● WHAT IS NEEDED:
Wherever the listing has a line with the string "Escola", copy that line out.

○ ○ ○ ○ ○ ○ ○

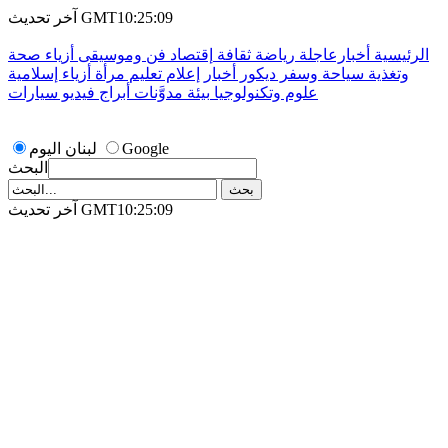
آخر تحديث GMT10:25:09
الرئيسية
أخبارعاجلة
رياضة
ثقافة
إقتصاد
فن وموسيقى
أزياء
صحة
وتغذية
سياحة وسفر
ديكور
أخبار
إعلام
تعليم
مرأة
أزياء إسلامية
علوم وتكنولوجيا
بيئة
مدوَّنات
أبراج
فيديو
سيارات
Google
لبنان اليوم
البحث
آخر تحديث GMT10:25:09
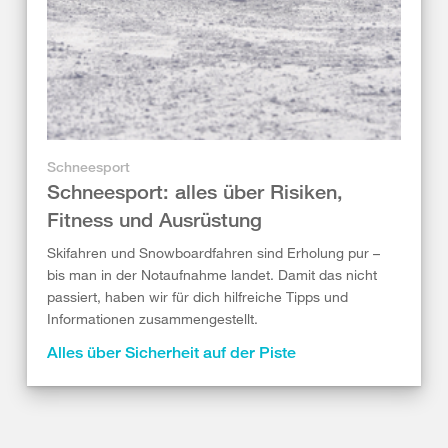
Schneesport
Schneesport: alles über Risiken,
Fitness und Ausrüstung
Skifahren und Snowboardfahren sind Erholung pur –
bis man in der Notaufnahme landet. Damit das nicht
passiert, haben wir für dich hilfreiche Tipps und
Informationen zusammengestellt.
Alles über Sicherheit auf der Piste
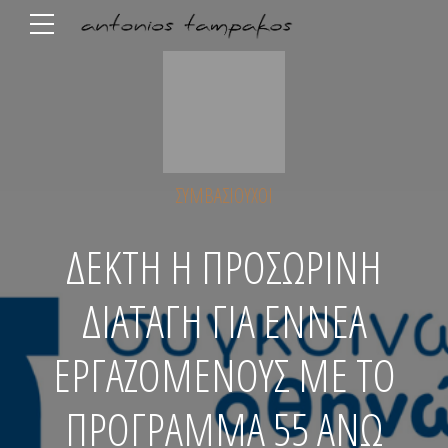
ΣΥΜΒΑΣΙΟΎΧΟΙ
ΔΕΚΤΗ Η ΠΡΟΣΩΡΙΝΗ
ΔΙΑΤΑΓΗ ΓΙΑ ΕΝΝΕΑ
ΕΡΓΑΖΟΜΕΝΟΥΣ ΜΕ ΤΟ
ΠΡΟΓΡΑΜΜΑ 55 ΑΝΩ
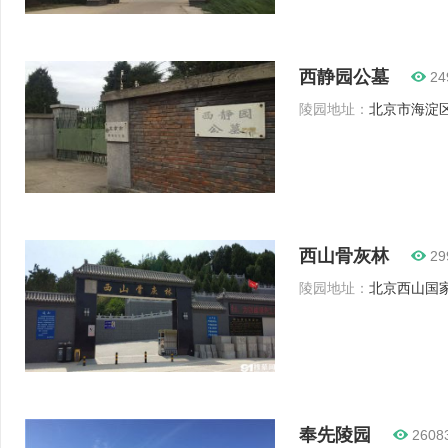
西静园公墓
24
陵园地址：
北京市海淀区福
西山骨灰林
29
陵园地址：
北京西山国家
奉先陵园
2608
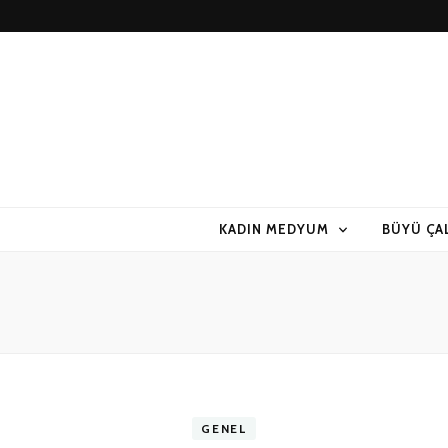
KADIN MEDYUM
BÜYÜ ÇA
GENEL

○ ○ ○ ○ ○ ○ ○

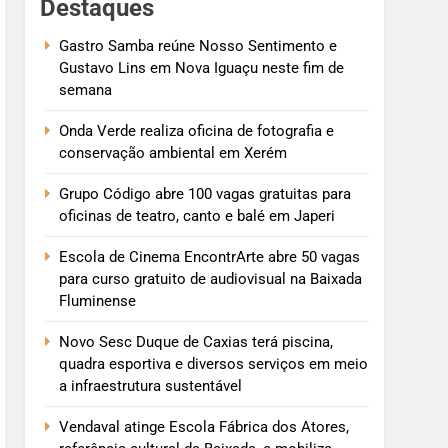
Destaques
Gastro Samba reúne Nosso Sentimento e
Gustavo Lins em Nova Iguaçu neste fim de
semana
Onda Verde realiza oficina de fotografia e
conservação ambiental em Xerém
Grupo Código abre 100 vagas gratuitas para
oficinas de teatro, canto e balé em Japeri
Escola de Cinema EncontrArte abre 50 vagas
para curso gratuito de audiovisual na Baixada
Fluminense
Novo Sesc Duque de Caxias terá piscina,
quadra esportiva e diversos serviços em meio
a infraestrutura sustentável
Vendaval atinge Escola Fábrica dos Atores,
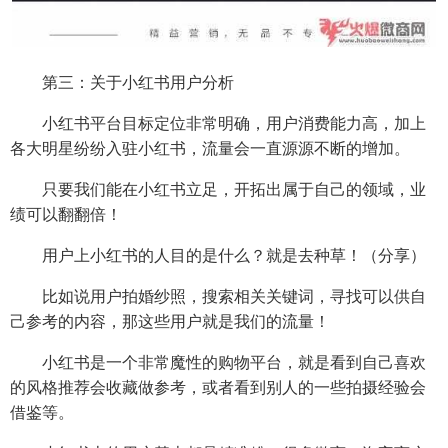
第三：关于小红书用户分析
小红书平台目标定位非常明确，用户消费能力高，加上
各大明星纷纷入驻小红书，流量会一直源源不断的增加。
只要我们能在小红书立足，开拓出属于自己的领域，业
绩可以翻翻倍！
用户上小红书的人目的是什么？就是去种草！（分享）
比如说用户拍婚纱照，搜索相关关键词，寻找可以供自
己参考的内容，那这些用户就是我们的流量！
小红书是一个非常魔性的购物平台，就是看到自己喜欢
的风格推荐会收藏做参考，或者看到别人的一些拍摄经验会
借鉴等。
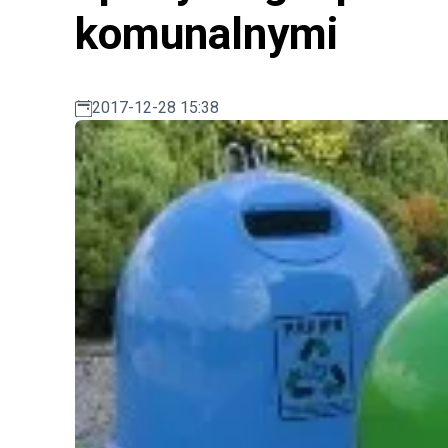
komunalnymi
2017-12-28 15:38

○ ○ ○ ○ ○ ○ ○

● YOUR RESPONSE:
Escola de Cinema EncontrArte abre 50 vagas
Vendaval atinge Escola Fábrica dos Atores,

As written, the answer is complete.